Governava-o um soberano,
um rei, que fez a felicidade dos seus súditos, pelos generosos dotes de coração
que abrigava; pelo seu amor e respeito à Justiça, ao Direito, à Liberdade, à
Igualdade e à Fraternidade; e, sobretudo pela sua grande sabedoria.
Chamava-se Marval, e
tinha três filhas, qual delas a mais bonita: a primeira tinha por nome Alice, –
a do meio – Rosa, e a terceira, – Amanda.
Um dia ordenou-lhes o
pai que elas lhe contassem todos os dias, pela manhã, o sonho que por acaso,
cada uma tivesse durante a noite.
As meninas receberam
essa ordem com certa estranheza. Contudo, como eram mui obedientes, prometeram
cumprir o que lhes era mandado.
À noite, antes de se
deitarem, em conversa, começaram a discutir aquela ordem absurda e tão fora de
propósito.
Dizia Alice, a mais
velha:
— Estou admirada da
ordem que o nosso pai nos deu, manas, tão esquisita é ela; e nem sei que farei
amanhã, se acaso sonhar uma tolice, como às vezes sucede a gente sonhar. Com
certeza terei pejo em narrá-la.
— Eu não, disse Rosa,
não tenho vergonha alguma de meu pai, e contarei tudo, se tiver algum
sonho.
— E eu, falou Amanda, a
caçula, já que, é a vontade do meu pai, dir-lhe-ei tudo nem que saiba zangar-se
ele depois comigo.
No dia seguinte, pela
manhã, Marval mandou, dizer às moças que já estava à espera, para elas lhe
contarem os seus sonhos.
As duas primeiras nada
tinham sonhado, por isso nada disseram.

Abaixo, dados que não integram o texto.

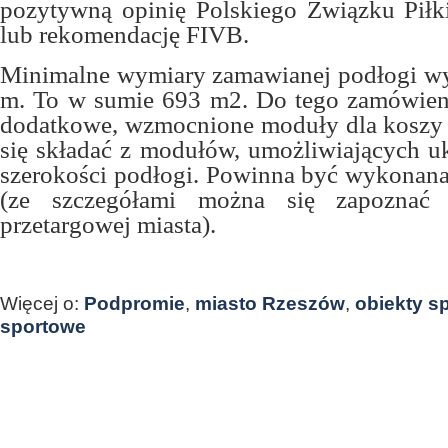
pozytywną opinię Polskiego Związku Piłk
lub rekomendację FIVB.
Minimalne wymiary zamawianej podłogi wy
m. To w sumie 693 m2. Do tego zamówieni
dodatkowe, wzmocnione moduły dla koszy
się składać z modułów, umożliwiających u
szerokości podłogi. Powinna być wykonana
(ze szczegółami można się zapoznać
przetargowej miasta).
Więcej o:
Podpromie
,
miasto Rzeszów
,
obiekty s
sportowe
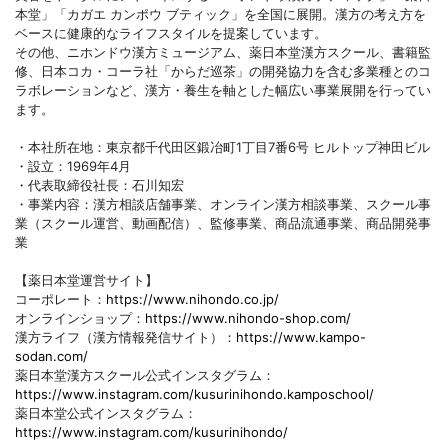
本堂」「カガエ カンポウ ブティック」を全国に展開。漢方の考え方を
ベースに健康的なライフスタイルを提案しています。
その他、ニホンドウ漢方ミュージアム、薬日本堂漢方スクール、書籍監
修、日本コカ・コーラ社「からだ巡茶」の開発協力を含む多業種とのコ
ラボレーションなど、漢方・養生を軸とした幅広い事業展開を行ってい
ます。
・本社所在地：東京都千代田区鍛冶町1丁目7番6号 ヒルトップ神田ビル
・設立：1969年4月
・代表取締役社長：石川知宏
・事業内容：漢方相談店舗事業、オンライン漢方相談事業、スクール事
業（スクール運営、動画配信）、監修事業、商品流通事業、商品開発事
業
【薬日本堂運営サイト】
コーポレート：
https://www.nihondo.co.jp/
オンラインショップ：
https://www.nihondo-shop.com/
漢方ライフ（漢方情報発信サイト）：
https://www.kampo-
sodan.com/
薬日本堂漢方スクール公式インスタグラム：
https://www.instagram.com/kusurinihondo.kamposchool/
薬日本堂公式インスタグラム：
https://www.instagram.com/kusurinihondo/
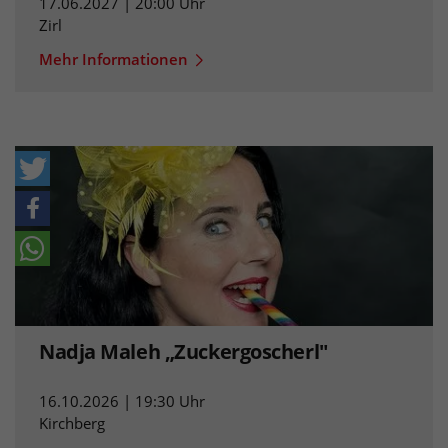
17.06.2027 | 20:00 Uhr
Zirl
Mehr Informationen
Nadja Maleh „Zuckergoscherl"
16.10.2026 | 19:30 Uhr
Kirchberg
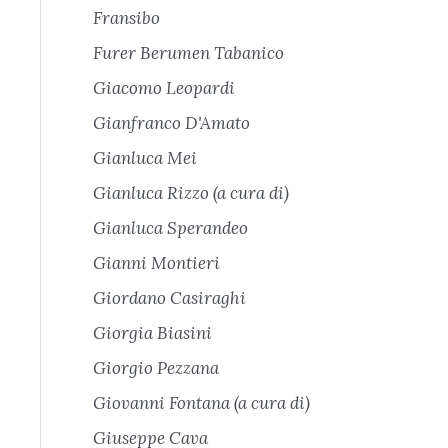
Fransibo
Furer Berumen Tabanico
Giacomo Leopardi
Gianfranco D'Amato
Gianluca Mei
Gianluca Rizzo (a cura di)
Gianluca Sperandeo
Gianni Montieri
Giordano Casiraghi
Giorgia Biasini
Giorgio Pezzana
Giovanni Fontana (a cura di)
Giuseppe Cava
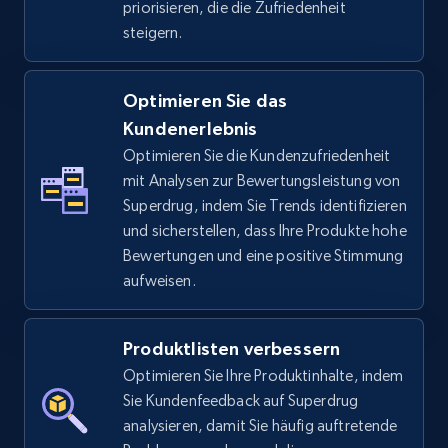
priorisieren, die die Zufriedenheit
steigern.
TikTok Shop - discover records by shop url
Optimieren Sie das
URL, Title, Available, Description, Currency, Initial
Kundenerlebnis
price, Final price, Discount percent, and more.
Optimieren Sie die Kundenzufriedenheit
mit Analysen zur Bewertungsleistung von
5.4K+
668+
Jetzt anfangen
Superdrug, indem Sie Trends identifizieren
und sicherstellen, dass Ihre Produkte hohe
Bewertungen und eine positive Stimmung
aufweisen.
Amazon sellers info
Seller id, URL, Seller name, Description, Detailed
info, Stars, Feedbacks, Return policy, and more.
Produktlisten verbessern
Optimieren Sie Ihre Produktinhalte, indem
2.5K+
378+
Jetzt anfangen
Sie Kundenfeedback auf Superdrug
analysieren, damit Sie häufig auftretende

Amanda, porém, sonhara que por aqueles
dias havia de se casar com um príncipe muito lindo e muito rico, senhor de um
país onde as casas eram de ouro e pedras preciosas, e que cinco reis haviam de
lhe beijar a mão, achando-se entre eles seu pai.
O monarca, zangadíssimo
com a filha, declarou que se ela sonhasse outra vez semelhante coisa, e tivesse
coragem de lhe relatar outro sonho, assim tão soberbo, mandaria matá-la.
As duas irmãs ficaram
tristes, quando souberam do sonho de Amanda e foram lhe pedir para não contar
outro, que por ventura tivesse, no mesmo sentido, sendo nesse caso preferível
mentir.
— Papai disse que te
mandaria matar. Ora, bem sabes que palavra de rei não volta atrás. Por isso
acho bom nada mais lhe narrares.
No dia seguinte a menina
quis enganá-lo. Mas como não sabia mentir, chegou-se para ele chorando muito, e
lhe contou entre lágrimas, o sonho da véspera, que se repetira naquela
noite.
Marval enfureceu-se com
a desobediência da filha, pensando, que ela estava procedendo propositadamente.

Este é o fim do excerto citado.